Hank Williams With His Drifting Cowboys singles chronology
| "Ramblin' Man" (1951) | "I Can't Help It (If I'm Still in Love with You)" (1951) | "Hey Good Lookin'" (1951) |

= I Can't Help It (If I'm Still in Love with You) =

1951 single by Hank Williams with His Drifting Cowboys

"I Can't Help It (If I'm Still in Love with You)" is a song written and originally recorded by Hank Williams on MGM Records. It hit number two on the Billboard country singles chart in 1951. In his autobiography, George Jones printed the first six lines of the song and stated, "Its lyrics couldn't be more simple - or profound."

==Recording and composition==
According to Colin Escott's 2004 book Hank Williams: The Biography, fiddler Jerry Rivers always claimed that Hank wrote the song in the touring sedan, and when he came up with the opening line, "Today I passed you on the street," and then asked for suggestions, steel guitarist Don Helms replied, "And I smelled your rotten feet." The song was recorded at Castle Studio in Nashville, Tennessee, on March 16, 1951, and issued as MGM catalog No. 10961.

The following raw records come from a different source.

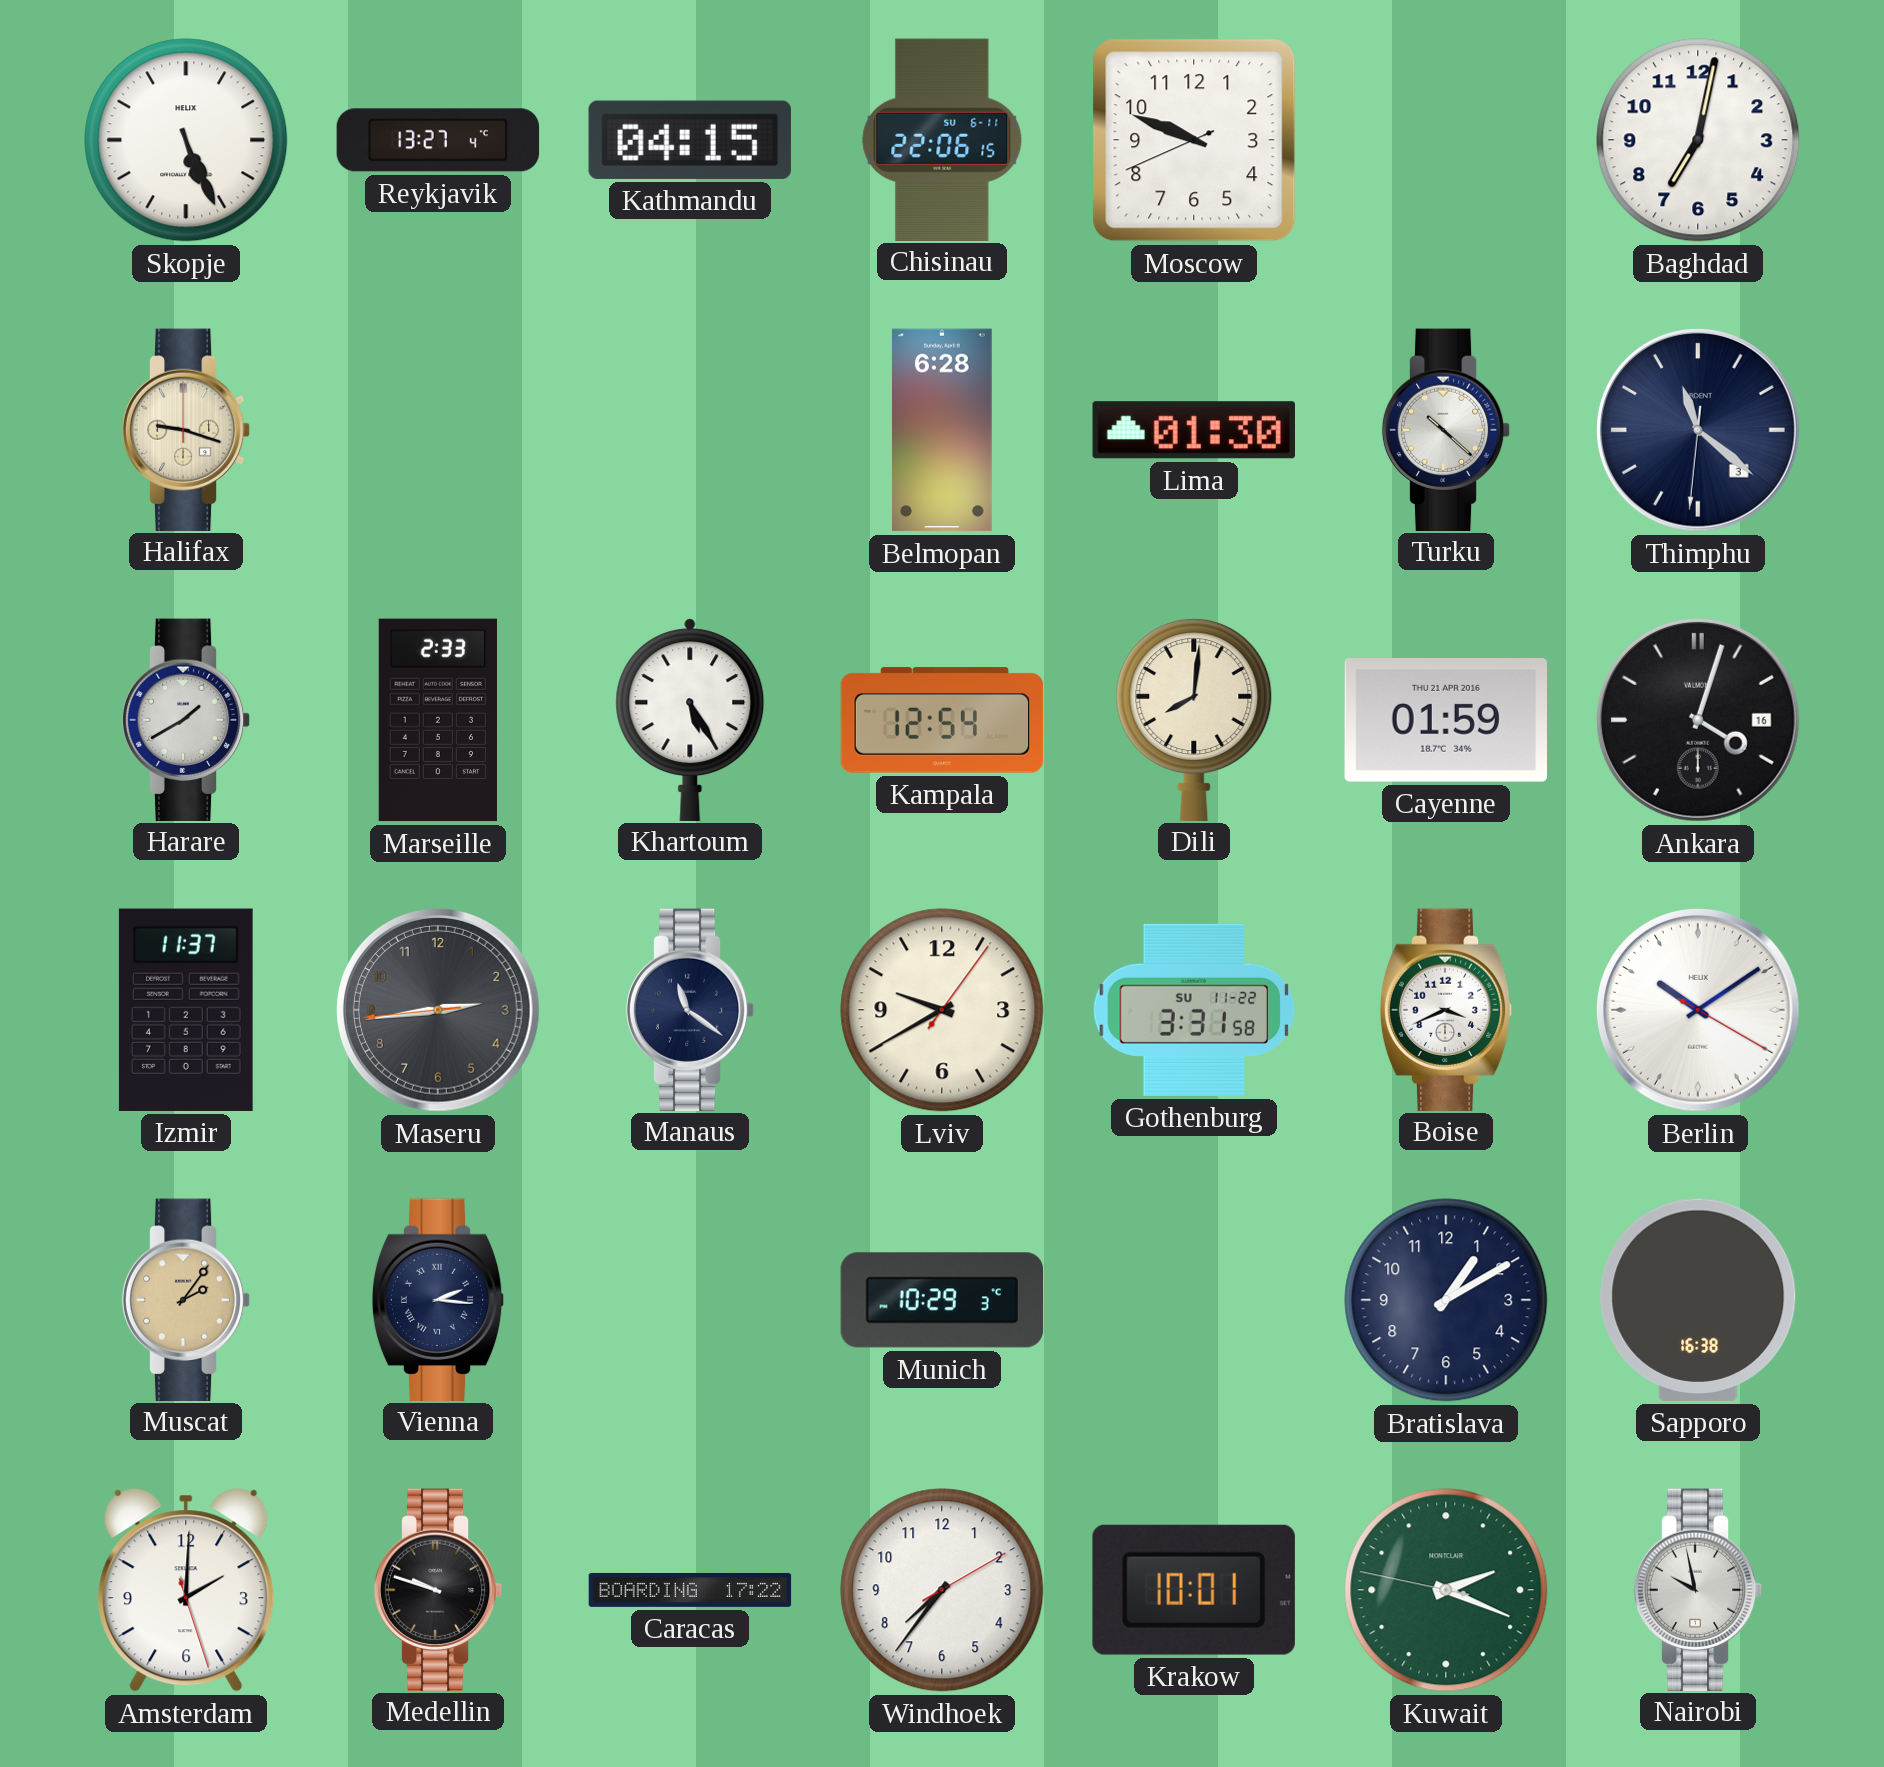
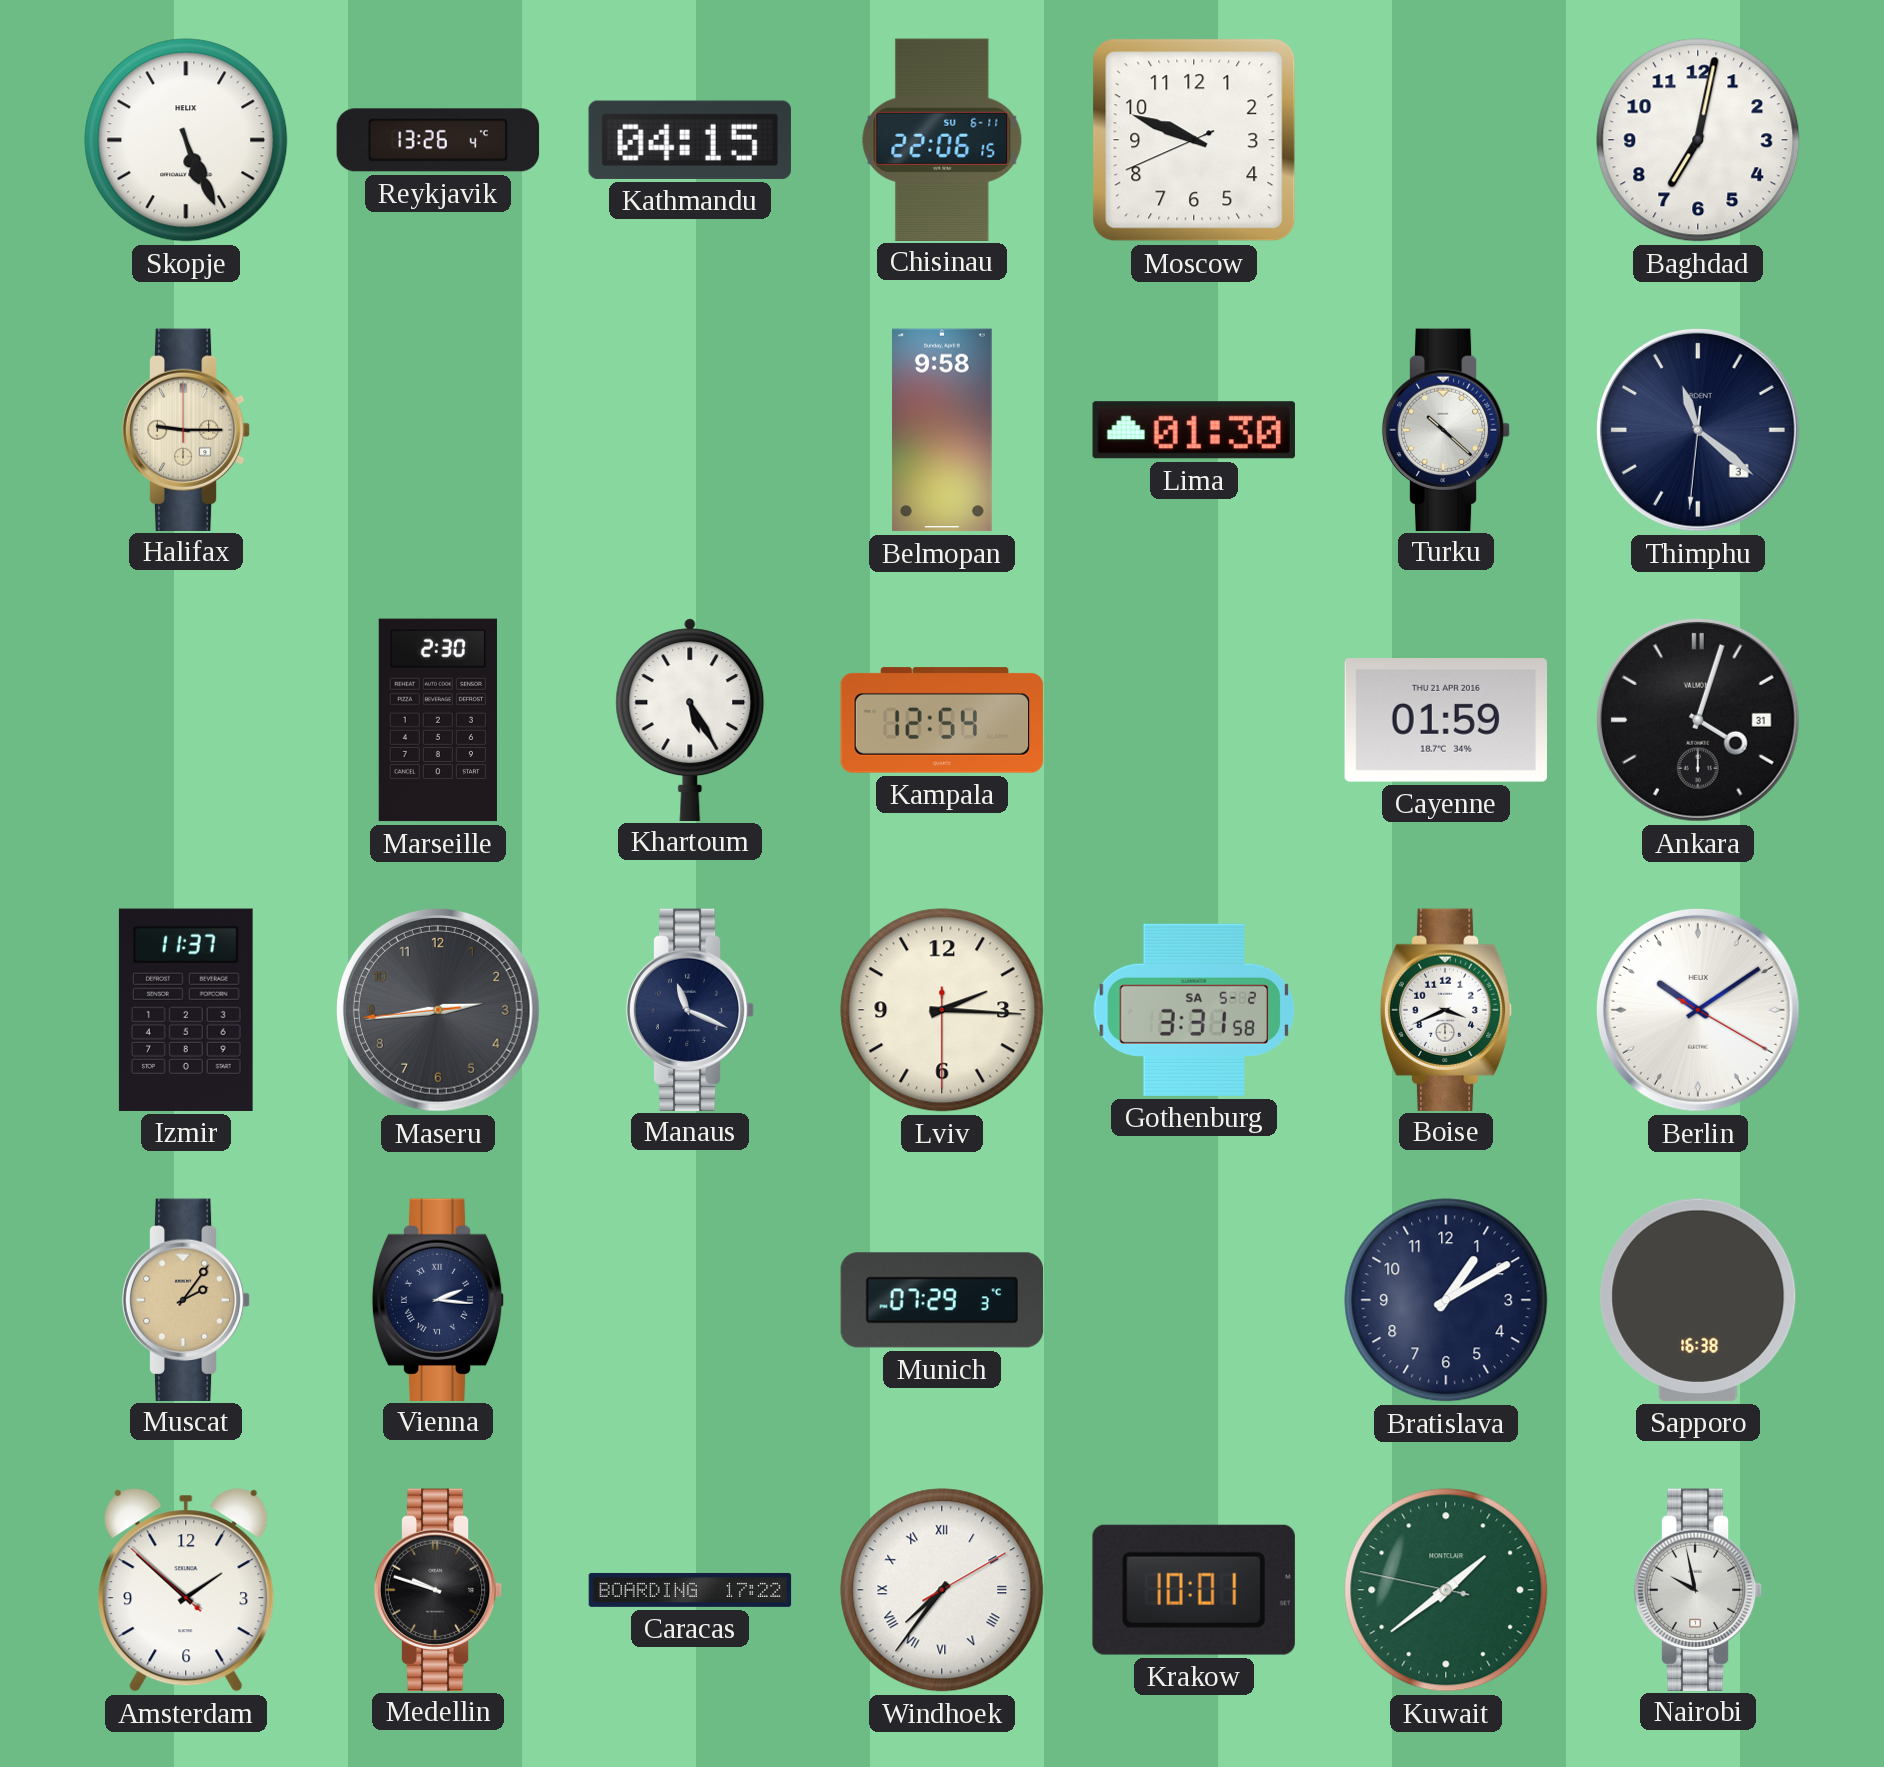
Reykjavik: 13:27 -> 13:26
Halifax: 9:18 -> 9:15
Belmopan: 6:28 -> 9:58
Harare: 1:40 -> none
Marseille: 2:33 -> 2:30
Dili: 8:01 -> none
Ankara date: 16 -> 31
Manaus: 11:21 -> 11:19
Lviv: 9:40 -> 2:15
Gothenburg date: SU 11-22 -> SA 5-2
Munich: 10:29 -> 07:29
Amsterdam: 2:00 -> 1:51
Windhoek numerals: Arabic -> Roman
Kuwait: 2:18 -> 1:38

Williams was backed on the session by members of his Drifting Cowboys band, including: Rivers, Helms, Sammy Pruett (electric guitar), Jack Shook (rhythm guitar), Ernie Newton or "Cedric Rainwater" Howard Watts (bass), and either Owen Bradley or producer Fred Rose on piano. It was released as the B-side of "Howlin' at the Moon", but on the strength of its simple language and passionate singing, soared to number two on the Billboard Country Singles chart.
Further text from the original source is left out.